Provided data:
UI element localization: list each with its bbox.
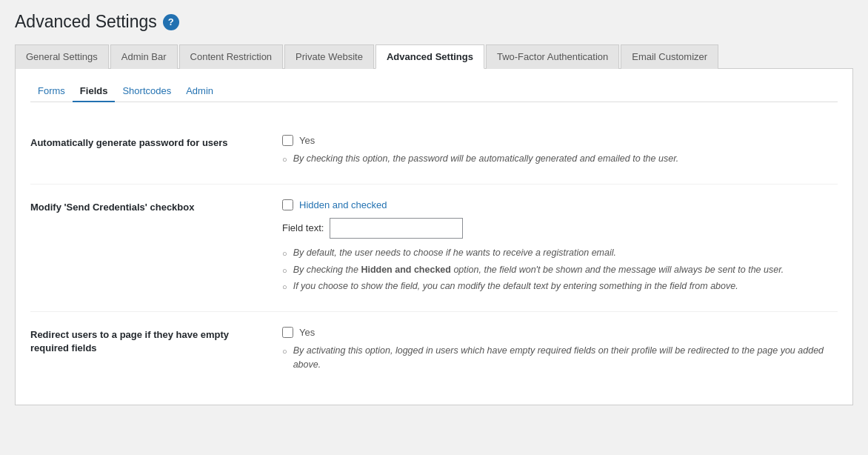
page-title: Advanced Settings [15,12,157,32]
sub-tab-fields[interactable]: Fields [73,81,116,102]
checkbox-redirect-empty-fields[interactable] [282,327,293,338]
settings-row-send-credentials: Modify 'Send Credentials' checkboxHidden… [30,185,838,312]
sub-tabs: FormsFieldsShortcodesAdmin [30,81,838,102]
top-tabs: General SettingsAdmin BarContent Restric… [15,44,853,69]
bullet-item: If you choose to show the field, you can… [282,279,838,293]
bullet-item: By activating this option, logged in use… [282,344,838,372]
top-tab-content-restriction[interactable]: Content Restriction [179,44,284,69]
help-icon[interactable]: ? [163,14,179,30]
row-label-send-credentials: Modify 'Send Credentials' checkbox [30,199,267,214]
row-content-redirect-empty-fields: YesBy activating this option, logged in … [282,327,838,375]
sub-tab-shortcodes[interactable]: Shortcodes [115,81,178,102]
checkbox-label-auto-password: Yes [299,135,315,146]
row-label-redirect-empty-fields: Redirect users to a page if they have em… [30,327,267,355]
checkbox-auto-password[interactable] [282,135,293,146]
bullet-list-send-credentials: By default, the user needs to choose if … [282,246,838,293]
top-tab-two-factor-authentication[interactable]: Two-Factor Authentication [486,44,619,69]
page-title-row: Advanced Settings ? [15,7,853,32]
sub-tab-forms[interactable]: Forms [30,81,73,102]
settings-row-auto-password: Automatically generate password for user… [30,120,838,185]
top-tab-private-website[interactable]: Private Website [284,44,374,69]
bullet-item: By default, the user needs to choose if … [282,246,838,260]
bullet-list-redirect-empty-fields: By activating this option, logged in use… [282,344,838,372]
checkbox-send-credentials[interactable] [282,199,293,210]
checkbox-label-send-credentials: Hidden and checked [299,199,387,210]
row-label-auto-password: Automatically generate password for user… [30,135,267,150]
content-area: FormsFieldsShortcodesAdmin Automatically… [15,69,853,405]
top-tab-general-settings[interactable]: General Settings [15,44,109,69]
settings-sections: Automatically generate password for user… [30,120,838,390]
sub-tab-admin[interactable]: Admin [178,81,221,102]
top-tab-admin-bar[interactable]: Admin Bar [110,44,178,69]
bullet-item: By checking the Hidden and checked optio… [282,263,838,277]
field-text-row-send-credentials: Field text: [282,218,838,239]
checkbox-row-auto-password: Yes [282,135,838,146]
page-wrapper: Advanced Settings ? General SettingsAdmi… [0,0,868,455]
checkbox-label-redirect-empty-fields: Yes [299,327,315,338]
field-text-label-send-credentials: Field text: [282,222,324,233]
checkbox-row-redirect-empty-fields: Yes [282,327,838,338]
top-tab-advanced-settings[interactable]: Advanced Settings [375,44,484,69]
row-content-send-credentials: Hidden and checkedField text:By default,… [282,199,838,296]
field-text-input-send-credentials[interactable] [330,218,463,239]
checkbox-row-send-credentials: Hidden and checked [282,199,838,210]
bullet-item: By checking this option, the password wi… [282,152,838,166]
row-content-auto-password: YesBy checking this option, the password… [282,135,838,169]
top-tab-email-customizer[interactable]: Email Customizer [621,44,718,69]
bullet-list-auto-password: By checking this option, the password wi… [282,152,838,166]
settings-row-redirect-empty-fields: Redirect users to a page if they have em… [30,312,838,390]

Your assignment: For the word "YesBy", return every line of the records that holds it.

Completed exercise:
row-content-redirect-empty-fields: YesBy activating this option, logged in … [282,327,838,375]
row-content-auto-password: YesBy checking this option, the password… [282,135,838,169]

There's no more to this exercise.